### WHAT IS REQUIRED
Write out the entries below exactly, but only from the line containing "hardverek túlzott beszerzését. Ez a" through the line containing "do Projeto 061/2015", and without the pictures.

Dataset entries

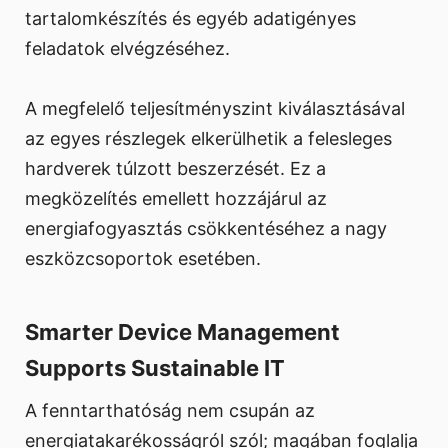
tartalomkészítés és egyéb adatigényes
feladatok elvégzéséhez.
A megfelelő teljesítményszint kiválasztásával
az egyes részlegek elkerülhetik a felesleges
hardverek túlzott beszerzését. Ez a
megközelítés emellett hozzájárul az
energiafogyasztás csökkentéséhez a nagy
eszközcsoportok esetében.
Smarter Device Management
Supports Sustainable IT
A fenntarthatóság nem csupán az
energiatakarékosságról szól; magában foglalja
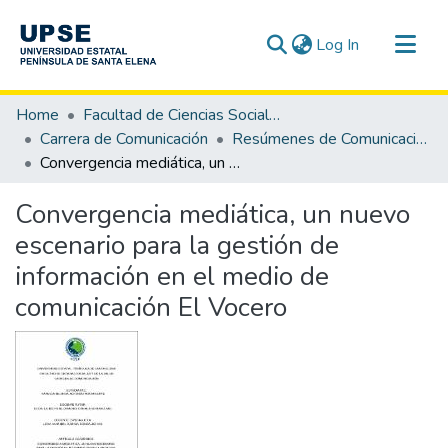
(current)
Log In
Communities & Collections
Home
Facultad de Ciencias Sociales y de la Salud
All of DSpace
Carrera de Comunicación
Resúmenes de Comunicación
Convergencia mediática, un nuevo escenario para la gestión de información en el medio de comunicación El Vocero
Statistics
Convergencia mediática, un nuevo
escenario para la gestión de
información en el medio de
comunicación El Vocero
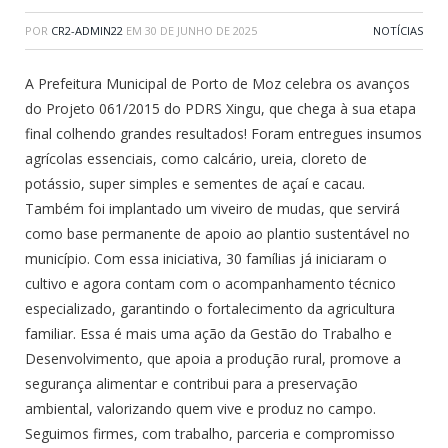
POR
CR2-ADMIN22
EM
30 DE JUNHO DE 2025
NOTÍCIAS
A Prefeitura Municipal de Porto de Moz celebra os avanços
do Projeto 061/2015 do PDRS Xingu, que chega à sua etapa
final colhendo grandes resultados! Foram entregues insumos
agrícolas essenciais, como calcário, ureia, cloreto de
potássio, super simples e sementes de açaí e cacau.
Também foi implantado um viveiro de mudas, que servirá
como base permanente de apoio ao plantio sustentável no
município. Com essa iniciativa, 30 famílias já iniciaram o
cultivo e agora contam com o acompanhamento técnico
especializado, garantindo o fortalecimento da agricultura
familiar. Essa é mais uma ação da Gestão do Trabalho e
Desenvolvimento, que apoia a produção rural, promove a
segurança alimentar e contribui para a preservação
ambiental, valorizando quem vive e produz no campo.
Seguimos firmes, com trabalho, parceria e compromisso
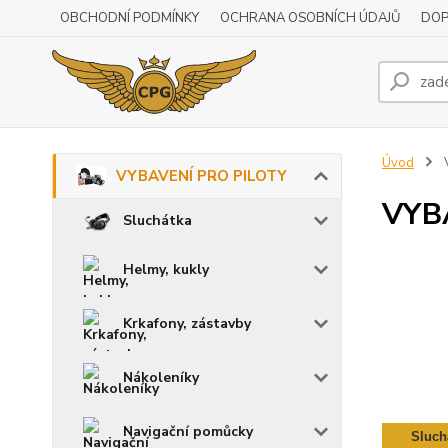
OBCHODNÍ PODMÍNKY
OCHRANA OSOBNÍCH ÚDAJŮ
DOP
Úvod
VYBAVENÍ PRO PILOTY
VYB
Sluchátka
Helmy, kukly
Krkafony, zástavby
Nákoleníky
Navigační pomůcky
Sluch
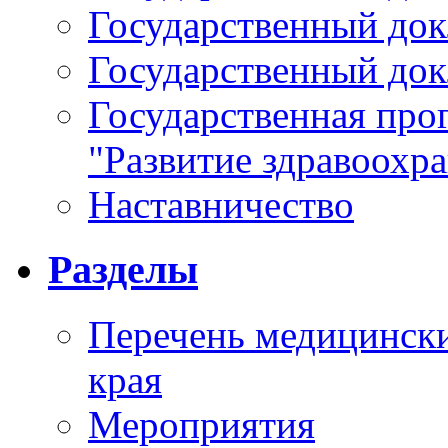
Государственный докл
Государственный докл
Государственная про
"Развитие здравоохр
Наставничество
Разделы
Перечень медицински
края
Мероприятия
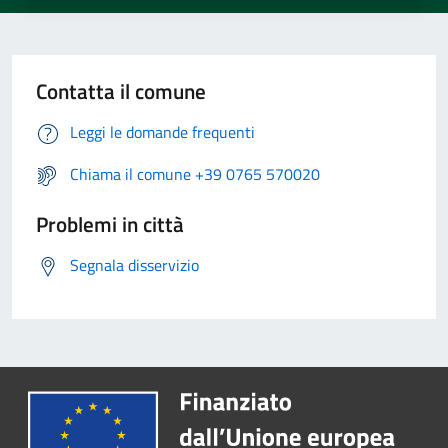
Contatta il comune
Leggi le domande frequenti
Chiama il comune +39 0765 570020
Problemi in città
Segnala disservizio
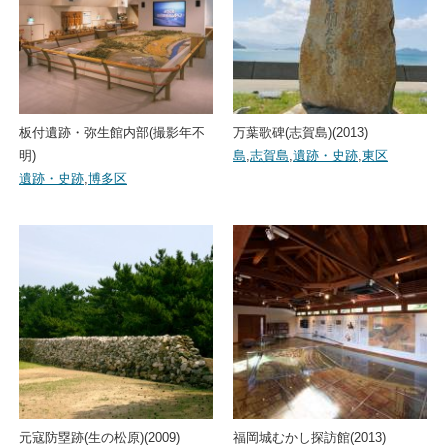
板付遺跡・弥生館内部(撮影年不
万葉歌碑(志賀島)(2013)
明)
島
,
志賀島
,
遺跡・史跡
,
東区
遺跡・史跡
,
博多区
元寇防塁跡(生の松原)(2009)
福岡城むかし探訪館(2013)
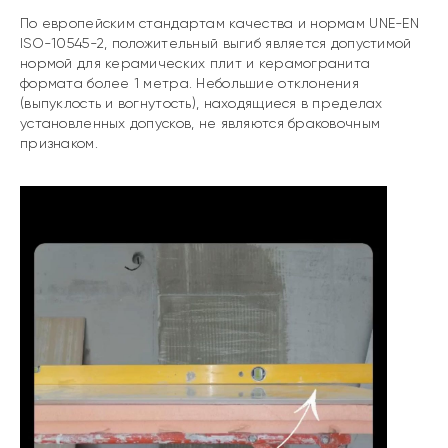
По европейским стандартам качества и нормам UNE-EN
ISO-10545-2, положительный выгиб является допустимой
нормой для керамических плит и керамогранита
формата более 1 метра. Небольшие отклонения
(выпуклость и вогнутость), находящиеся в пределах
установленных допусков, не являются браковочным
признаком.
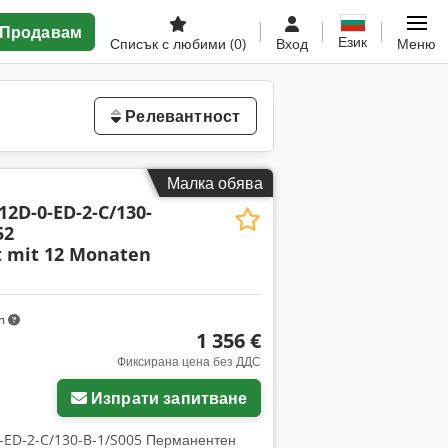
Продавам
Език
Списък с любими
(0)
Вход
Меню
Релевантност
Малка обява
2D-0-ED-2-C/130-
52
t mit 12 Monaten
km
1 356 €
Фиксирана цена без ДДС
Изпрати запитване
-ED-2-C/130-B-1/S005 Перманентен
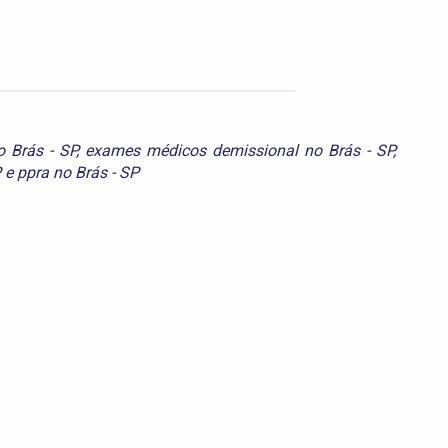
 Brás - SP
,
exames médicos demissional no Brás - SP
,
P
e
ppra no Brás - SP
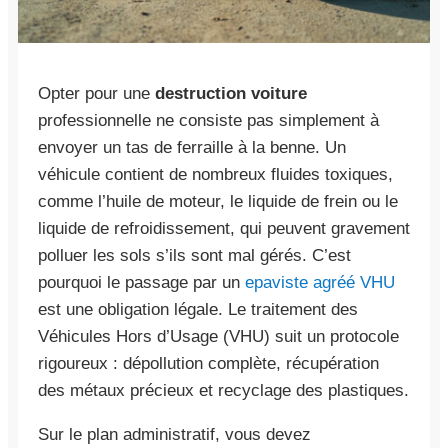
Opter pour une
destruction voiture
professionnelle ne consiste pas simplement à
envoyer un tas de ferraille à la benne. Un
véhicule contient de nombreux fluides toxiques,
comme l’huile de moteur, le liquide de frein ou le
liquide de refroidissement, qui peuvent gravement
polluer les sols s’ils sont mal gérés. C’est
pourquoi le passage par un
epaviste agréé VHU
est une obligation légale. Le traitement des
Véhicules Hors d’Usage (VHU) suit un protocole
rigoureux : dépollution complète, récupération
des métaux précieux et recyclage des plastiques.
Sur le plan administratif, vous devez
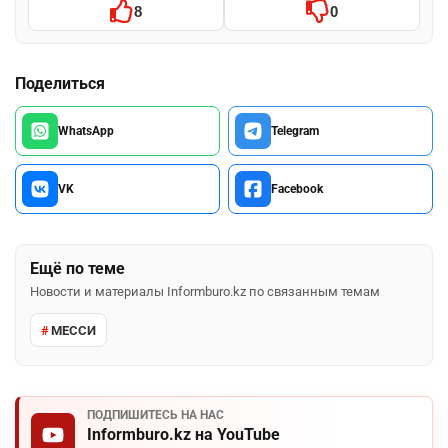
8
0
Поделиться
WhatsApp
Telegram
VK
Facebook
Ещё по теме
Новости и материалы Informburo.kz по связанным темам
МЕССИ
ПОДПИШИТЕСЬ НА НАС
Informburo.kz на YouTube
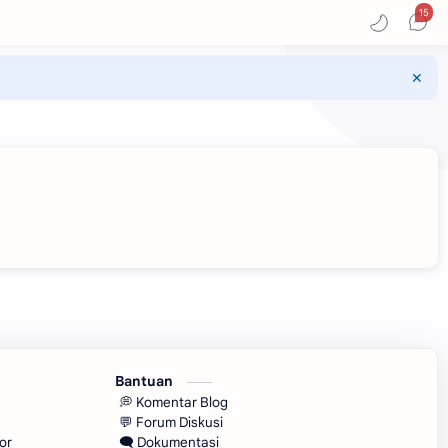
15
Bantuan
💭 Komentar Blog
💬 Forum Diskusi
or
🗨️ Dokumentasi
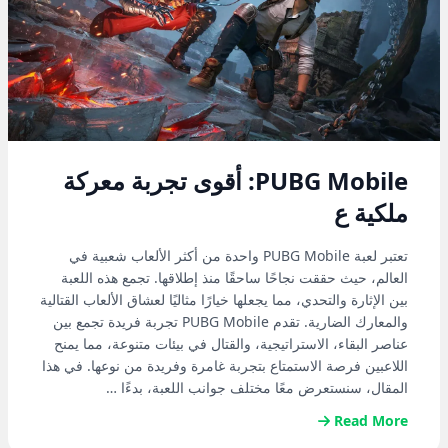
PUBG Mobile: أقوى تجربة معركة
ملكية ع
تعتبر لعبة PUBG Mobile واحدة من أكثر الألعاب شعبية في
العالم، حيث حققت نجاحًا ساحقًا منذ إطلاقها. تجمع هذه اللعبة
بين الإثارة والتحدي، مما يجعلها خيارًا مثاليًا لعشاق الألعاب القتالية
والمعارك الضارية. تقدم PUBG Mobile تجربة فريدة تجمع بين
عناصر البقاء، الاستراتيجية، والقتال في بيئات متنوعة، مما يمنح
اللاعبين فرصة الاستمتاع بتجربة غامرة وفريدة من نوعها. في هذا
المقال، سنستعرض معًا مختلف جوانب اللعبة، بدءًا …
Read More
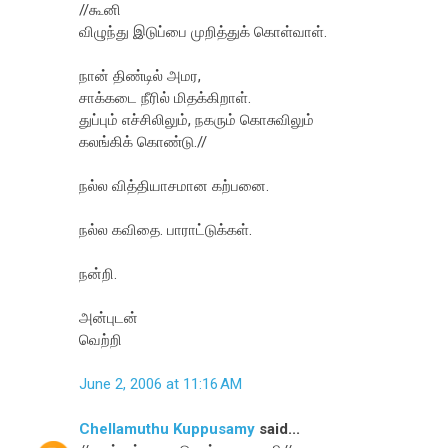
//கூனி
விழுந்து இடுப்பை முறித்துக் கொள்வாள்.
நான் திண்டில் அமர,
சாக்கடை நீரில் மிதக்கிறாள்.
துப்பும் எச்சிலிலும், நகரும் கொசுவிலும்
கலங்கிக் கொண்டு.//
நல்ல வித்தியாசமான கற்பனை.
நல்ல கவிதை. பாராட்டுக்கள்.
நன்றி.
அன்புடன்
வெற்றி
June 2, 2006 at 11:16 AM
Chellamuthu Kuppusamy
said...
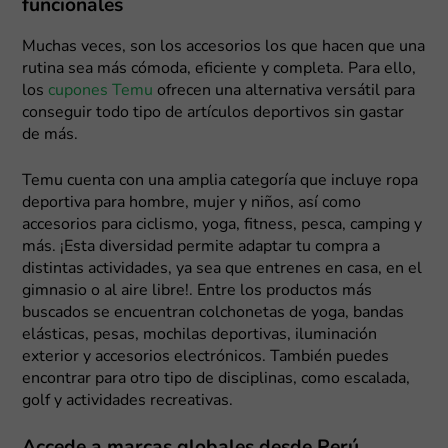
funcionales
Muchas veces, son los accesorios los que hacen que una
rutina sea más cómoda, eficiente y completa. Para ello,
los
cupones Temu
ofrecen una alternativa versátil para
conseguir todo tipo de artículos deportivos sin gastar
de más.
Temu cuenta con una amplia categoría que incluye ropa
deportiva para hombre, mujer y niños, así como
accesorios para ciclismo, yoga, fitness, pesca, camping y
más. ¡Esta diversidad permite adaptar tu compra a
distintas actividades, ya sea que entrenes en casa, en el
gimnasio o al aire libre!. Entre los productos más
buscados se encuentran colchonetas de yoga, bandas
elásticas, pesas, mochilas deportivas, iluminación
exterior y accesorios electrónicos. También puedes
encontrar para otro tipo de disciplinas, como escalada,
golf y actividades recreativas.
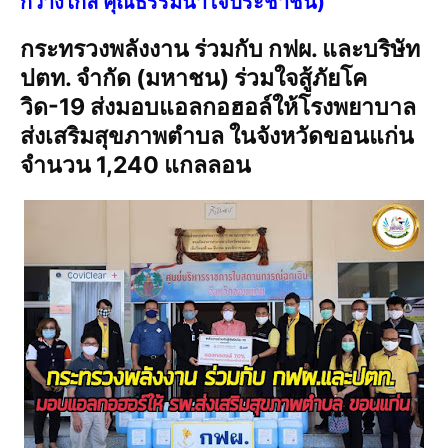
กว้างไกล คุณธรรมนำใจประชาชน)
กระทรวงพลังงาน ร่วมกับ กฟผ. และบริษัท
ปตท. จำกัด (มหาชน) ร่วมใจสู้ภัยโค
วิด-19 ส่งมอบแอลกอฮอล์ให้โรงพยาบาล
ส่งเสริมสุขภาพตำบล ในจังหวัดขอนแก่น
จำนวน 1,240 แกลลอน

### SOLUTION
hardverek túlzott beszerzését. Ez a
megközelítés emellett hozzájárul az
energiafogyasztás csökkentéséhez a nagy
eszközcsoportok esetében.
Smarter Device Management
Supports Sustainable IT
A fenntarthatóság nem csupán az
energiatakarékosságról szól; magában foglalja
(current)
Log In
Communities & Collections
Home
Facultad de Ciencias Sociales y de la Salud
All of DSpace
Carrera de Comunicación
Resúmenes de Comunicación
Convergencia mediática, un nuevo escenario para la gestión de información en el medio de comunicación El Vocero
Statistics
Convergencia mediática, un nuevo
escenario para la gestión de
información en el medio de
comunicación El Vocero
POR
CR2-ADMIN22
EM
30 DE JUNHO DE 2025
NOTÍCIAS
A Prefeitura Municipal de Porto de Moz celebra os avanços
do Projeto 061/2015 do PDRS Xingu, que chega à sua etapa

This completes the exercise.